Toplumsal Cinsiyet ve Çeşitlilik Perspektifinden Makul Olmak
İstanbul gibi büyük bir şehirde, toplumsal cinsiyet rollerine dayalı normlar sıkça karşımıza çıkıyor. Birçok kişinin “makul” olarak gördüğü şey, geleneksel cinsiyet rollerine dayalıdır. Kadınlar, annelik ve ev işlerinin sorumluluğuna sahip olmalı, erkekler ise dış dünyada güçlü ve lider figürler olmalıdır. Ancak bu varsayımlar, giderek daha fazla sorgulanıyor.

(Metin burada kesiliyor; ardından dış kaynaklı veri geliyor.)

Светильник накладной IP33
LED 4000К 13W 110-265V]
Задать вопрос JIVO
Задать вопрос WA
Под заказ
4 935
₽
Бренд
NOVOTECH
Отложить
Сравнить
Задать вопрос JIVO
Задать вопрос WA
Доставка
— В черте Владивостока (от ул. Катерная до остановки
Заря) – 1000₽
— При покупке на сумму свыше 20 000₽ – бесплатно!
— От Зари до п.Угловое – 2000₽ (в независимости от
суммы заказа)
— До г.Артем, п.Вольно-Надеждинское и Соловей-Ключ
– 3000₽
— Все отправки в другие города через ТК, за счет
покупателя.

Çeşitliliğin sadece cinsiyetle sınırlı olmadığını kabul etmeliyiz. Farklı ırkları, inançları ve kimlikleri olan bireyler de bu çerçevede kendilerini “makul” olarak ifade etme hakkına sahiptir. Örneğin, bir LGBTQ+ bireyinin yaşadığı toplumsal baskılar, heteroseksüel bir bireyin karşılaşmadığı sorunlardır. Bu yüzden, toplumsal cinsiyet eşitliği ve çeşitlilik anlayışında “makul” olanı tanımlarken, herkesin yaşam deneyimlerini ve haklarını göz önünde bulundurmalıyız.

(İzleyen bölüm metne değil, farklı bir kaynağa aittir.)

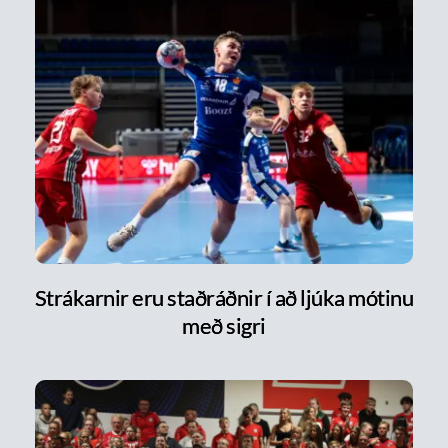
Strákarnir eru staðráðnir í að ljúka mótinu
með sigri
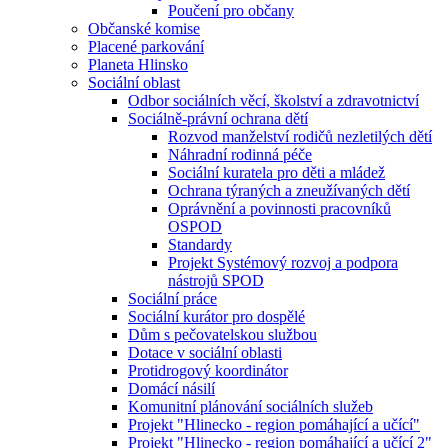
Poučení pro občany
Občanské komise
Placené parkování
Planeta Hlinsko
Sociální oblast
Odbor sociálních věcí, školství a zdravotnictví
Sociálně-právní ochrana dětí
Rozvod manželství rodičů nezletilých dětí
Náhradní rodinná péče
Sociální kuratela pro děti a mládež
Ochrana týraných a zneužívaných dětí
Oprávnění a povinnosti pracovníků
OSPOD
Standardy
Projekt Systémový rozvoj a podpora
nástrojů SPOD
Sociální práce
Sociální kurátor pro dospělé
Dům s pečovatelskou službou
Dotace v sociální oblasti
Protidrogový koordinátor
Domácí násilí
Komunitní plánování sociálních služeb
Projekt "Hlinecko - region pomáhající a učící"
Projekt "Hlinecko - region pomáhající a učící 2"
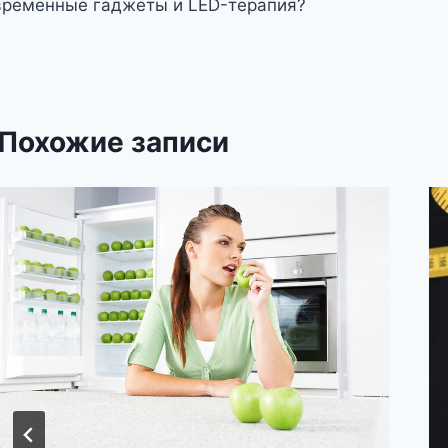
временные гаджеты и LED-терапия?
аписям
Похожие записи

Deneyimlerimden Çıkarımlar
Kendi saha deneyimlerim, bu meseleleri çok daha derinlemesine anlamamı sağladı. STK çalışmalarında yer alırken, toplumsal cinsiyet eşitliği ve çeşitlilik adına çeşitli projelerde yer aldım. Farklı topluluklarla çalışırken, herkesin “makul” olma anlayışının farklı olduğunu gözlemledim. Bir topluluk için “makul” olan bir çözüm, başka bir topluluk için yetersiz kalabiliyor. Bu yüzden, “makul olmak” sadece bir normun ya da kuralın ötesinde, her bireyin kendi kimliğiyle, kendi değerleriyle var olduğu bir alan yaratmaktır.
Makullüğü Yeniden Tanımlamak
Sonuç olarak, makul olma anlayışını yeniden şekillendirmek ve toplumsal cinsiyet, çeşitlilik ve sosyal adalet perspektifleriyle ele almak önemlidir. Bu sadece kurallara uymak değil, farklı bakış açılarına ve yaşam biçimlerine saygı duymaktır. Bu yazı, toplumsal cinsiyet ve çeşitlilik gibi kritik konularda hepimizi düşündürmeyi ve daha kapsayıcı bir dünyada birlikte var olmayı amaçlamaktadır.
Sizce, “makul olmak” ne demek? Herkesin kendini ifade etmesine olanak tanıyan bir toplumda, hepimiz nasıl daha “makul” olabiliriz? Kendi deneyimlerinizi ve perspektiflerinizi bizimle paylaşın.